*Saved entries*
· · · · · · ·

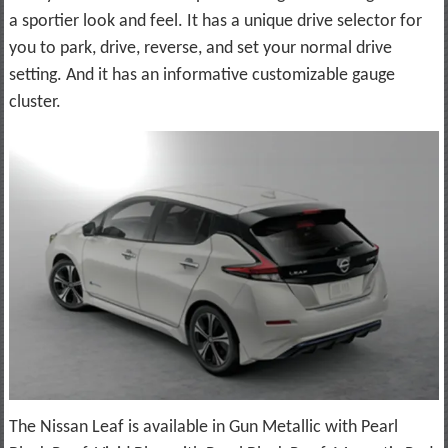
a sportier look and feel. It has a unique drive selector for
you to park, drive, reverse, and set your normal drive
setting. And it has an informative customizable gauge
cluster.
The Nissan Leaf is available in Gun Metallic with Pearl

· · · · · · ·

*What to produce*
Only the lines from the one that holds "setting. And it" through the end of the records should appear in the answer, each restated exactly.

*Exercise solution*
setting. And it has an informative customizable gauge
cluster.
The Nissan Leaf is available in Gun Metallic with Pearl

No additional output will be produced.